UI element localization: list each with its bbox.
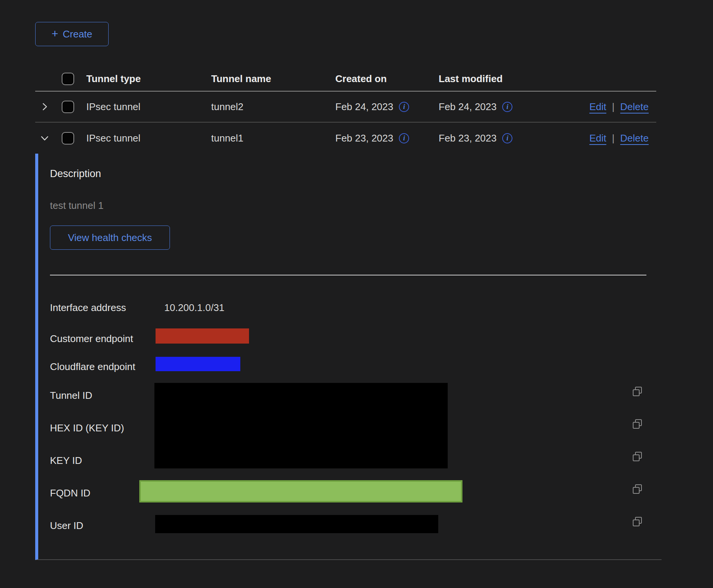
select-all-checkbox[interactable] xyxy=(62,73,74,85)
delete-link[interactable]: Delete xyxy=(620,101,649,113)
edit-link[interactable]: Edit xyxy=(589,101,606,113)
table-header-row: Tunnel type Tunnel name Created on Last … xyxy=(35,67,656,92)
interface-address-label: Interface address xyxy=(50,302,126,314)
user-id-label: User ID xyxy=(50,520,83,532)
header-tunnel-name: Tunnel name xyxy=(211,73,335,85)
cell-tunnel-name: tunnel1 xyxy=(211,132,335,144)
copy-hex-id-button[interactable] xyxy=(631,418,644,431)
copy-fqdn-id-button[interactable] xyxy=(631,483,644,496)
actions-separator: | xyxy=(612,101,615,113)
copy-icon xyxy=(631,483,644,496)
create-button[interactable]: + Create xyxy=(35,22,109,46)
view-health-checks-button[interactable]: View health checks xyxy=(50,226,170,250)
copy-icon xyxy=(631,385,644,398)
details-divider xyxy=(50,275,646,275)
user-id-redacted-value xyxy=(155,515,438,533)
expand-row-button[interactable] xyxy=(39,101,50,112)
cell-tunnel-name: tunnel2 xyxy=(211,101,335,113)
info-icon[interactable]: i xyxy=(502,102,512,112)
copy-user-id-button[interactable] xyxy=(631,515,644,528)
edit-link[interactable]: Edit xyxy=(589,132,606,144)
cell-last-modified: Feb 23, 2023 xyxy=(439,132,497,144)
copy-tunnel-id-button[interactable] xyxy=(631,385,644,398)
delete-link[interactable]: Delete xyxy=(620,132,649,144)
chevron-right-icon xyxy=(40,102,50,112)
info-icon[interactable]: i xyxy=(502,133,512,143)
copy-icon xyxy=(631,515,644,528)
cloudflare-endpoint-redacted-value xyxy=(156,357,240,371)
customer-endpoint-redacted-value xyxy=(156,328,249,344)
cell-created-on: Feb 23, 2023 xyxy=(335,132,393,144)
ipsec-tunnels-page: + Create Tunnel type Tunnel name Created… xyxy=(0,0,713,588)
fqdn-id-redacted-value xyxy=(139,480,462,502)
info-icon[interactable]: i xyxy=(399,133,409,143)
header-last-modified: Last modified xyxy=(439,73,582,85)
collapse-row-button[interactable] xyxy=(39,132,50,144)
description-value: test tunnel 1 xyxy=(50,200,104,212)
copy-icon xyxy=(631,418,644,431)
interface-address-value: 10.200.1.0/31 xyxy=(164,302,224,314)
header-tunnel-type: Tunnel type xyxy=(86,73,211,85)
cell-created-on: Feb 24, 2023 xyxy=(335,101,393,113)
info-icon[interactable]: i xyxy=(399,102,409,112)
chevron-down-icon xyxy=(40,133,50,143)
hex-id-label: HEX ID (KEY ID) xyxy=(50,422,124,434)
description-label: Description xyxy=(50,168,101,180)
copy-icon xyxy=(631,450,644,463)
row-checkbox[interactable] xyxy=(62,101,74,113)
cloudflare-endpoint-label: Cloudflare endpoint xyxy=(50,361,135,373)
cell-tunnel-type: IPsec tunnel xyxy=(86,132,211,144)
key-id-label: KEY ID xyxy=(50,455,82,467)
create-button-label: Create xyxy=(63,28,92,40)
ids-redacted-value xyxy=(154,383,448,468)
tunnels-table: Tunnel type Tunnel name Created on Last … xyxy=(35,67,656,154)
table-row-tunnel1: IPsec tunnel tunnel1 Feb 23, 2023 i Feb … xyxy=(35,123,656,154)
copy-key-id-button[interactable] xyxy=(631,450,644,463)
header-created-on: Created on xyxy=(335,73,439,85)
cell-tunnel-type: IPsec tunnel xyxy=(86,101,211,113)
fqdn-id-label: FQDN ID xyxy=(50,487,90,499)
tunnel-id-label: Tunnel ID xyxy=(50,390,92,401)
view-health-checks-label: View health checks xyxy=(68,232,152,244)
cell-last-modified: Feb 24, 2023 xyxy=(439,101,497,113)
tunnel-details-panel: Description test tunnel 1 View health ch… xyxy=(35,154,662,560)
customer-endpoint-label: Customer endpoint xyxy=(50,333,133,345)
table-row-tunnel2: IPsec tunnel tunnel2 Feb 24, 2023 i Feb … xyxy=(35,92,656,123)
actions-separator: | xyxy=(612,132,615,144)
row-checkbox[interactable] xyxy=(62,132,74,145)
plus-icon: + xyxy=(51,28,58,39)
○ ○ ○ ○ ○ ○ ○
## Task
Reproduce the data word for word without its images.

## Exercise response
UI element localization: list each with its bbox.
select-all-checkbox[interactable] xyxy=(62,73,74,85)
delete-link[interactable]: Delete xyxy=(620,101,649,113)
edit-link[interactable]: Edit xyxy=(589,101,606,113)
table-header-row: Tunnel type Tunnel name Created on Last … xyxy=(35,67,656,92)
interface-address-label: Interface address xyxy=(50,302,126,314)
user-id-label: User ID xyxy=(50,520,83,532)
header-tunnel-name: Tunnel name xyxy=(211,73,335,85)
cell-tunnel-name: tunnel1 xyxy=(211,132,335,144)
copy-hex-id-button[interactable] xyxy=(631,418,644,431)
copy-fqdn-id-button[interactable] xyxy=(631,483,644,496)
actions-separator: | xyxy=(612,101,615,113)
copy-icon xyxy=(631,483,644,496)
create-button[interactable]: + Create xyxy=(35,22,109,46)
view-health-checks-button[interactable]: View health checks xyxy=(50,226,170,250)
copy-icon xyxy=(631,385,644,398)
details-divider xyxy=(50,275,646,275)
user-id-redacted-value xyxy=(155,515,438,533)
expand-row-button[interactable] xyxy=(39,101,50,112)
cell-tunnel-name: tunnel2 xyxy=(211,101,335,113)
info-icon[interactable]: i xyxy=(502,102,512,112)
copy-user-id-button[interactable] xyxy=(631,515,644,528)
edit-link[interactable]: Edit xyxy=(589,132,606,144)
cell-last-modified: Feb 23, 2023 xyxy=(439,132,497,144)
copy-tunnel-id-button[interactable] xyxy=(631,385,644,398)
delete-link[interactable]: Delete xyxy=(620,132,649,144)
chevron-right-icon xyxy=(40,102,50,112)
info-icon[interactable]: i xyxy=(502,133,512,143)
copy-icon xyxy=(631,515,644,528)
cloudflare-endpoint-redacted-value xyxy=(156,357,240,371)
customer-endpoint-redacted-value xyxy=(156,328,249,344)
cell-created-on: Feb 23, 2023 xyxy=(335,132,393,144)
ipsec-tunnels-page: + Create Tunnel type Tunnel name Created… xyxy=(0,0,713,588)
fqdn-id-redacted-value xyxy=(139,480,462,502)
info-icon[interactable]: i xyxy=(399,133,409,143)
header-last-modified: Last modified xyxy=(439,73,582,85)
collapse-row-button[interactable] xyxy=(39,132,50,144)
description-value: test tunnel 1 xyxy=(50,200,104,212)
copy-icon xyxy=(631,418,644,431)
interface-address-value: 10.200.1.0/31 xyxy=(164,302,224,314)
header-tunnel-type: Tunnel type xyxy=(86,73,211,85)
cell-created-on: Feb 24, 2023 xyxy=(335,101,393,113)
info-icon[interactable]: i xyxy=(399,102,409,112)
chevron-down-icon xyxy=(40,133,50,143)
hex-id-label: HEX ID (KEY ID) xyxy=(50,422,124,434)
description-label: Description xyxy=(50,168,101,180)
copy-icon xyxy=(631,450,644,463)
row-checkbox[interactable] xyxy=(62,101,74,113)
cloudflare-endpoint-label: Cloudflare endpoint xyxy=(50,361,135,373)
cell-tunnel-type: IPsec tunnel xyxy=(86,132,211,144)
key-id-label: KEY ID xyxy=(50,455,82,467)
create-button-label: Create xyxy=(63,28,92,40)
ids-redacted-value xyxy=(154,383,448,468)
tunnels-table: Tunnel type Tunnel name Created on Last … xyxy=(35,67,656,154)
table-row-tunnel1: IPsec tunnel tunnel1 Feb 23, 2023 i Feb … xyxy=(35,123,656,154)
copy-key-id-button[interactable] xyxy=(631,450,644,463)
header-created-on: Created on xyxy=(335,73,439,85)
cell-tunnel-type: IPsec tunnel xyxy=(86,101,211,113)
fqdn-id-label: FQDN ID xyxy=(50,487,90,499)
tunnel-id-label: Tunnel ID xyxy=(50,390,92,401)
view-health-checks-label: View health checks xyxy=(68,232,152,244)
cell-last-modified: Feb 24, 2023 xyxy=(439,101,497,113)
tunnel-details-panel: Description test tunnel 1 View health ch… xyxy=(35,154,662,560)
customer-endpoint-label: Customer endpoint xyxy=(50,333,133,345)
table-row-tunnel2: IPsec tunnel tunnel2 Feb 24, 2023 i Feb … xyxy=(35,92,656,123)
actions-separator: | xyxy=(612,132,615,144)
row-checkbox[interactable] xyxy=(62,132,74,145)
plus-icon: + xyxy=(51,28,58,39)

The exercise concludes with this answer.